Recentemente, la scena politica abruzzese è tornata a concentrarsi attorno al “Decreto Milleproroghe” approvato dal Consiglio regionale. Questa misura ha esteso fino al 2028 il mandato del Presidente del Parco Regionale Sirente Velino, Francesco D’Amore, e dei membri del Consiglio Direttivo, suscitando non poche polemiche. Il decreto si è reso necessario a causa di una discrepanza tra i mandati dei vari consiglieri, creando confusione e malumori tra gli attori coinvolti. L’evoluzione di questa situazione complessa apre a riflessioni importanti su trasparenza e gestione degli enti pubblici nella regione.
La proroga del mandato: le cause e le conseguenze
Il decreto emanato dal Consiglio Regionale ha ridisegnato la scadenza delle cariche che governano il Parco Regionale Sirente Velino. A settembre 2021 sono stati eletti il Presidente D’Amore e i consiglieri Gianfranco Tedeschi, Francesco Franceschi e Sabatino Musti, il cui mandato originariamente sarebbe scaduto nel 2026. Tuttavia, i tre nuovi consiglieri eletti nel marzo 2023, Antonio Di Bartolomeo, Francesco Benedetti e Sarah Salem, avrebbero avuto un mandato che si sarebbe concluso nel 2028. La situazione di disallineamento era dunque evidente e il decreto ha cercato di riparare a questa anomalia, ora oggetto di accese discussioni.
Il verbale della seduta del consiglio del 28 febbraio 2023 precisa che le nomine successivamente scelte dal Consiglio nell’ambito di enti pubblici decadrebbero con l’inizio di ogni nuova legislatura. Con le elezioni regionali del febbraio 2024 e l’ingresso della seconda legislatura a guida Marsilio, i consiglieri eletti l’anno precedente avrebbero dovuto considerarsi automaticamente decaduti. Tuttavia, nonostante questa regola, i consiglieri Di Bartolomeo, Benedetti e Salem hanno continuato a far parte attivamente del Consiglio Direttivo, suscitando interrogativi circa la loro legittimità e il rispetto delle normative.
Le segnalazioni e le questioni aperte
L’ex consigliere Daniele Iacutone, che ha contestato la non nomina nella seduta del 28 febbraio 2023, ha portato alla luce le problematiche relative alla composizione del Consiglio. La scelta di optare per una donna, Sarah Salem, sulla base di un’ideologia di bilanciamento di genere, ha sollevato interrogativi sulla reale rappresentatività in un contesto dove predominano figure maschili. Con soli sei uomini su sette membri, ci si interroga se tale rappresentanza possa davvero considerarsi equilibrata.

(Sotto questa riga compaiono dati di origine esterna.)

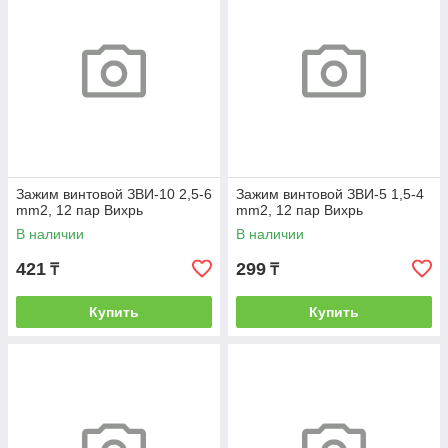
Зажим винтовой ЗВИ-10 2,5-6
Зажим винтовой ЗВИ-5 1,5-4
mm2, 12 пар Вихрь
mm2, 12 пар Вихрь
В наличии
В наличии
421
299
₸
₸
Купить
Купить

Inoltre, vi sono questioni di conflitto di interesse che dovrebbero essere affrontate con maggiore serietà. L’approccio scelto dalle autorità preposte per garantire trasparenza e correttezza nelle nomine non sembra aver trovato attuazione. Questo solleva ulteriori preoccupazioni, non solo sul rispetto delle normative consolidate, ma anche sull’efficacia dell’ente nel perseguire i propri obiettivi di tutela ambientale e valorizzazione del patrimonio naturale.
Interpretazioni politiche e prospettive future
Il decreto ha rimandato il problema, piuttosto che risolverlo, lasciando aperte le porte a interpretazioni politiche varie. Alcuni commentatori vedono nel recente allineamento dei mandati una manovra congeniale per mantenere il potere da parte del Presidente D’Amore, piuttosto che un’opportunità per rinnovare e ristrutturare il consiglio con figure più qualificate.
Le prossime decisioni del Consiglio Regionale potrebbero rivelarsi cruciali per definire il futuro del Parco. L’attuale situazione offre l’occasione per ripensare le nomine e le competenze necessarie all’interno del Consiglio Direttivo, puntando su esperti in gestione di aree protette e tutela della biodiversità, temi sempre più urgenti nel contesto contemporaneo. La gestione del patrimonio naturale dell’Abruzzo richiede – e richiederà – una risposta chiara e adeguata da parte degli amministratori, per affrontare le sfide ecologiche e sociali del futuro.
Rimane quindi da vedere se questa situazione porterà a una riflessione profonda sui meccanismi di governance e alle prassi politiche adottate in ambito regionale, o se continuerà a essere una questione dibattuta senza reale risoluzione nel lungo termine.